Mr. Major : As I said earlier, if there is a need for wage restraint throughout industry to ensure greater competitiveness, it must apply at the top as well as at the bottom. I am happy to reiterate that.
Mr. Robert Sheldon : Does the Chancellor realise that we are now two years into the counter-inflationary strategy of relying on high interest rates? Does he realise that, by increasing the retail prices index--which is what high interest rates have done, through mortgage interest rates, quite apart from the other factors--the Government are now relying on exhortation, and that exhortation will not be enough as the RPI rises?
Mr. Ian Taylor : Does my right hon. Friend agree that the most sensitive guides to the direction that inflation is taking is not the latest RPI figure but the movement of monetary aggregates? Will he confirm that there has been a steady decline in monetary aggregates over the past six months--particularly in MO but also in M4? Does he agree that that is a good sign that he has got inflation under control and that the Government's policies are working at last?
Mr. Major : I strongly agree with my hon. Friend's view. The reduction in MO has occurred over the past six months or so and the reduction in broad money has continued throughout this year in each and every month since January.
Mr. Flannery : Like his predecessor, the Chancellor is constantly explaining to us that he is trying to bring down the rate of inflation. Why does he talk as though it was an act of God that caused inflation? Why does not he admit that the Government did it? Why is it that, with the bonus of North sea oil, which no other country in Europe has enjoyed, our inflation rate is higher than those of our European counterparts--in some cases twice as high?
Mr. Major : At no stage have I placed the blame where the hon. Gentleman suggests I have. The problem that created inflation was excessive demand, as I have repeatedly stated. That is accepted by commentators and it is broadly accepted by hon. Members on both sides of the House. As a result of monetary policy, demand is falling away, and inflation will come down as well.
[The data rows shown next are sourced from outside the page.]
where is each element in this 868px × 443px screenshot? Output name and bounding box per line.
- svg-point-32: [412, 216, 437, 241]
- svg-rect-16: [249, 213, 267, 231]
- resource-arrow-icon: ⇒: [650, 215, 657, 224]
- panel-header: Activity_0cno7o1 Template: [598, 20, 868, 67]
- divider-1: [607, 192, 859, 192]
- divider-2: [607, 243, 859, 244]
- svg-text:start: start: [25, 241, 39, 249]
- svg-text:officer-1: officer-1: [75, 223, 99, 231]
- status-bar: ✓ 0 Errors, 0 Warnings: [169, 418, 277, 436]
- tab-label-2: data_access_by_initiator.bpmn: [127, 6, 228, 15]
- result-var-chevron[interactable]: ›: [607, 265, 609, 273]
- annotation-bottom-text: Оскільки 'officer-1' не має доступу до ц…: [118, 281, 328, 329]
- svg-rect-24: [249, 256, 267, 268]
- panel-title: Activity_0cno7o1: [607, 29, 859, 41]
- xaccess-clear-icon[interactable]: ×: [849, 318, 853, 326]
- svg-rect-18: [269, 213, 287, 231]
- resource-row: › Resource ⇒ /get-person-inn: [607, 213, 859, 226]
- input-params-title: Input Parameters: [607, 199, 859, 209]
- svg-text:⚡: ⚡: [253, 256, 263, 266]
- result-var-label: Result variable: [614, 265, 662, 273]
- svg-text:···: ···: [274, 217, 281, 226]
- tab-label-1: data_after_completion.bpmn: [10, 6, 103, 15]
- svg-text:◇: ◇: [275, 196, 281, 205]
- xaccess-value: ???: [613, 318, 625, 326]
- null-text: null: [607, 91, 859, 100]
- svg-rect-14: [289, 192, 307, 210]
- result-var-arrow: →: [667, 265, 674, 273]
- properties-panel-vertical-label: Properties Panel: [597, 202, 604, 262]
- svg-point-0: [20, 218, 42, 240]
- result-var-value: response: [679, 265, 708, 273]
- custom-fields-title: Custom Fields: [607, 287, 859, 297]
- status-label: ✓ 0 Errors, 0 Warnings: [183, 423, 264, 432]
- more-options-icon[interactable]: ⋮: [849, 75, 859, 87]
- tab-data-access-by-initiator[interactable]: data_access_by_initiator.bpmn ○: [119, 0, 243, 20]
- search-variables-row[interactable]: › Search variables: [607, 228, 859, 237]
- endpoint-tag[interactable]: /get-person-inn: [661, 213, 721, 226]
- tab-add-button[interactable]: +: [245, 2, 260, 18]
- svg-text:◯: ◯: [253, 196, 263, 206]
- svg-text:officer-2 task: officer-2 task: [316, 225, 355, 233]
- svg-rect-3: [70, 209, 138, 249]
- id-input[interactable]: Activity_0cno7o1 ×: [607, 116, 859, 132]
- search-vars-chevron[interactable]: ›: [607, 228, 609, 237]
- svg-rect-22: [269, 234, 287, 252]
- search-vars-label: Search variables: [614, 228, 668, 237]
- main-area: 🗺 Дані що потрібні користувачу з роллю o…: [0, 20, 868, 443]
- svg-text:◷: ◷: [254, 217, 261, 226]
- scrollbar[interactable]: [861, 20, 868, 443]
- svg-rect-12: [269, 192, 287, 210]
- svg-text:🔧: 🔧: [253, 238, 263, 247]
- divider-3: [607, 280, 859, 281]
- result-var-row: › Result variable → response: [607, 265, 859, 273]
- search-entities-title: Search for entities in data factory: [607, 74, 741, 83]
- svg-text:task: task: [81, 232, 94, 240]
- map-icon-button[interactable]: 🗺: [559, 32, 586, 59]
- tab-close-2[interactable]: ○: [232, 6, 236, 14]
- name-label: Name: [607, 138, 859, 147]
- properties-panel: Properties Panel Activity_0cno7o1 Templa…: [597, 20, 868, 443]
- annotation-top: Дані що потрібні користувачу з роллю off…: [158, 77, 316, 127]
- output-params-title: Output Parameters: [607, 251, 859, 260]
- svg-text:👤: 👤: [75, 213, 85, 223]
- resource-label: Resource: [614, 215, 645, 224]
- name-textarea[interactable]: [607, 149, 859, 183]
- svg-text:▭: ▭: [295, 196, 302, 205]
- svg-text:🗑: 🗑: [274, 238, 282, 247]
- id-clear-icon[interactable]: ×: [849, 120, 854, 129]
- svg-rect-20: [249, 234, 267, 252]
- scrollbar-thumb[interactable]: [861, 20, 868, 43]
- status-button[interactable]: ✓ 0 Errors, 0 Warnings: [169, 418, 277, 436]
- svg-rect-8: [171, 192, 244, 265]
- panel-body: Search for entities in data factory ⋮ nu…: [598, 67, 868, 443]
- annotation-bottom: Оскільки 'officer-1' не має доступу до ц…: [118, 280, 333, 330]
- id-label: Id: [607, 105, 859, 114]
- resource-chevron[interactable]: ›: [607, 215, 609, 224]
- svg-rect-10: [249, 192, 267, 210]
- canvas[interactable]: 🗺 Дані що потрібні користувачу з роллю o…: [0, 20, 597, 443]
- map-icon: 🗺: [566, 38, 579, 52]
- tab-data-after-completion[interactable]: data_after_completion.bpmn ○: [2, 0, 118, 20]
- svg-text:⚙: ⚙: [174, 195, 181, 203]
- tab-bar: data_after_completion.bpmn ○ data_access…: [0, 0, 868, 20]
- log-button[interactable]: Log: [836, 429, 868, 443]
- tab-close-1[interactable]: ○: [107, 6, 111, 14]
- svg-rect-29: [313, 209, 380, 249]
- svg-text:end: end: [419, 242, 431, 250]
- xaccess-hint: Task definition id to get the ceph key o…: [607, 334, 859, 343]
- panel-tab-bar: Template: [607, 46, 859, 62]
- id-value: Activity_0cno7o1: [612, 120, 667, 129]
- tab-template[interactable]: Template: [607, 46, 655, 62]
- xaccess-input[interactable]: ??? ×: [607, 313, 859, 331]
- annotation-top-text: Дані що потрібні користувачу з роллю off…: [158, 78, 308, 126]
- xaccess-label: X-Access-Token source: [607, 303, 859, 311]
Mr. Coombs : Will my right hon. Friend confirm not only that investment in this country has risen by 40 per cent. in the past three years but that in the past 10, investment in the United Kingdom has risen faster than in any other industrialised country except for Japan? Will he also confirm that, on current trends, investment in the United Kingdom economy in 1990 will be no less than 40 per cent. greater, in real terms, than it was in the so-called halcyon days of the previous Labour Government?
Mr. Cousins : When the Minister meets the Governor of the Bank of England, will he be reinforcing the view of the Secretary of State for Trade and Industry that there is a deal-making culture in the City that hurts industry and investment?
Mr. Jacques Arnold : When my hon. Friend meets the Governor of the Bank of England, will he discuss with him the fact that the greater proportion of foreign investment coming into the EEC comes to Britain, as opposed to the continental countries?
Mr. Norman Lamont : A period of high interest rates and slow output growth is necessary to defeat inflation. The precise effect of this on unemployment depends crucially on whether wages growth slows as well.
Mr. Thompson : Is the Minister aware that the principal reason for the present large number of bankruptcies is high interest rates? What words of comfort can he give to firms teetering on the brink of collapse?
Mr. Lamont : As my right hon. Friend has repeatedly made clear, a slowdown is necessary so that we can get on top of inflation, and continuing high inflation would do immense damage to all companies, and it is essential for their prospects that we get inflation down.